--- Supplied information Enclosed Below ---

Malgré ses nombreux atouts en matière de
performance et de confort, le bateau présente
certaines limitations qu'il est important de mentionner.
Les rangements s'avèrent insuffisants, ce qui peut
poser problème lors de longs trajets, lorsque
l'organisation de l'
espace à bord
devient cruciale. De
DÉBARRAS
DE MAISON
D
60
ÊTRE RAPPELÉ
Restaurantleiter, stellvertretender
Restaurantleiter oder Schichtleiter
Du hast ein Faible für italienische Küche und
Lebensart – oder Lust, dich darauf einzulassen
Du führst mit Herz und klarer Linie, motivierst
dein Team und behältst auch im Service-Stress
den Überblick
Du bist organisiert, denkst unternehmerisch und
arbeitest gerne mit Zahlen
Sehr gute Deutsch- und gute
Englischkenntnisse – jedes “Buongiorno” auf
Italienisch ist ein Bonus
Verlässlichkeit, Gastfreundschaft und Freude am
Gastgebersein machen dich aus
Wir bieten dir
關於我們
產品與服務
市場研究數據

--- End of Enclosed Supplied information ---
--- Supplied information Enclosed Below ---

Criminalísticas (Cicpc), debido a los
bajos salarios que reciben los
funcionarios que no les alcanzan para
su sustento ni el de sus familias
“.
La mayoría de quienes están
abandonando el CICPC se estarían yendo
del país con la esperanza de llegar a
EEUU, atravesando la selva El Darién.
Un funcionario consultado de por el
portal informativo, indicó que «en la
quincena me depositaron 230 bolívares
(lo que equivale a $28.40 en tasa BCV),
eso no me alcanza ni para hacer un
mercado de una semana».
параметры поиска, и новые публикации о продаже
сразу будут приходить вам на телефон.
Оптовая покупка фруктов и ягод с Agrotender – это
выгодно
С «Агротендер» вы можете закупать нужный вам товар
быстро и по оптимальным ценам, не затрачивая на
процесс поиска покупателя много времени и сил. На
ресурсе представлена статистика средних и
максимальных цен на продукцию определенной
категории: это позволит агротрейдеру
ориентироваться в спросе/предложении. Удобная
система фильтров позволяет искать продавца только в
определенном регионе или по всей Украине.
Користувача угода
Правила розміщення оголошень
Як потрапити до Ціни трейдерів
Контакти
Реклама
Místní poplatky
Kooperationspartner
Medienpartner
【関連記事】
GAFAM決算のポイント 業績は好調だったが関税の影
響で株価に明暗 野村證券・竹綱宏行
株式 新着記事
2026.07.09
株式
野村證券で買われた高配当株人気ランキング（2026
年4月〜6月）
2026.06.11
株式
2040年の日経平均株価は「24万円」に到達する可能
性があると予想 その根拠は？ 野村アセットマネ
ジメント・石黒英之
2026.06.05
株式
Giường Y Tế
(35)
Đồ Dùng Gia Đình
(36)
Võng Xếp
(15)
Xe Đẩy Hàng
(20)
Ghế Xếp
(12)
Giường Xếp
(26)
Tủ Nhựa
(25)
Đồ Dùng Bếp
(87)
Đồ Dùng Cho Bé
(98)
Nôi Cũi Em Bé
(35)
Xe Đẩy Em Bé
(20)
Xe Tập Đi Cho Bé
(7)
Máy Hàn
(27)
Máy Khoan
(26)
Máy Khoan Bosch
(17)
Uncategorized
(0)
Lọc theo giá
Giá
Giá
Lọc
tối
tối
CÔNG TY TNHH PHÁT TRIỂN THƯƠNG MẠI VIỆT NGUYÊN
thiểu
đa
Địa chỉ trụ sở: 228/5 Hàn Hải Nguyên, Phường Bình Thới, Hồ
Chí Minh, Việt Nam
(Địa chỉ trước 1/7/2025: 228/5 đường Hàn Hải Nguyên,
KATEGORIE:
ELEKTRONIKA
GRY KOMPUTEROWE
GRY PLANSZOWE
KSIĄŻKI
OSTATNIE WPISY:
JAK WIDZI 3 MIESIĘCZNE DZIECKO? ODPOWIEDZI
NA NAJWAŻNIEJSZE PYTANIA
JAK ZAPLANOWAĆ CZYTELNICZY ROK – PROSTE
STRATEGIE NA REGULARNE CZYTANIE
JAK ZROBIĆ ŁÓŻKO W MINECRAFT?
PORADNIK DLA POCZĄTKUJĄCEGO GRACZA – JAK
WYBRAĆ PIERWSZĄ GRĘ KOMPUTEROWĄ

--- End of Enclosed Supplied information ---
--- Supplied information Enclosed Below ---

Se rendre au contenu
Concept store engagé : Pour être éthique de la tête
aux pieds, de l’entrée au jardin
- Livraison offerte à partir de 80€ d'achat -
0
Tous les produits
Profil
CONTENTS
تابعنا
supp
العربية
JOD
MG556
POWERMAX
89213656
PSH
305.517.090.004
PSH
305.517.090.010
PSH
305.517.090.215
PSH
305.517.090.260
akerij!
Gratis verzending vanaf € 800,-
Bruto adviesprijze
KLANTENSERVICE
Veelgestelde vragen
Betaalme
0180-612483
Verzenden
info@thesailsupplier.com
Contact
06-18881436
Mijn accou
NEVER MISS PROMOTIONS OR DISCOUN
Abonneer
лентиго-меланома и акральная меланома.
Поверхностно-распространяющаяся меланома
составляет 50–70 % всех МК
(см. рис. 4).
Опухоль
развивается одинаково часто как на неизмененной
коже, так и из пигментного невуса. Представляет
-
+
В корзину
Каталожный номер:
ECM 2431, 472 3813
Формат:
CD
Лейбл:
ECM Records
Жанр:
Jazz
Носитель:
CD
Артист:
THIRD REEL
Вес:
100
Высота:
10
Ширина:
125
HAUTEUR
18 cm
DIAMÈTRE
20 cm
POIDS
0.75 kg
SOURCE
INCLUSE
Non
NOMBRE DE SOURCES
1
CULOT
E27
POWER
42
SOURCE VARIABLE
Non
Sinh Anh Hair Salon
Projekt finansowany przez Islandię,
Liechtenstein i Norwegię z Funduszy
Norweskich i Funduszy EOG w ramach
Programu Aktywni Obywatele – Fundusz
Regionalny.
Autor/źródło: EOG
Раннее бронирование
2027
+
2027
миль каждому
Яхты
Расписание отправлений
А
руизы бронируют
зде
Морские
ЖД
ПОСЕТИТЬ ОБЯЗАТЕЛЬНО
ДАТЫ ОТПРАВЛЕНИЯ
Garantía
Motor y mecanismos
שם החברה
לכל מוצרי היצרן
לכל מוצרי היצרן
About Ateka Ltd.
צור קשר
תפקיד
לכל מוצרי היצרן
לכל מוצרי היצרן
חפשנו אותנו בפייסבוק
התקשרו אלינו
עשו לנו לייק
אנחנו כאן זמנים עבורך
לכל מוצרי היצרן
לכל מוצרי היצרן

--- End of Enclosed Supplied information ---

> Exercise instructions
Would you please write out, exactly and with no other lines, the stretch of the listing above from the line containing "STRATEGIE NA REGULARNE CZYTANIE" through the line containing "WYBRAĆ PIERWSZĄ GRĘ KOMPUTEROWĄ"?

> Expected answer
STRATEGIE NA REGULARNE CZYTANIE
JAK ZROBIĆ ŁÓŻKO W MINECRAFT?
PORADNIK DLA POCZĄTKUJĄCEGO GRACZA – JAK
WYBRAĆ PIERWSZĄ GRĘ KOMPUTEROWĄ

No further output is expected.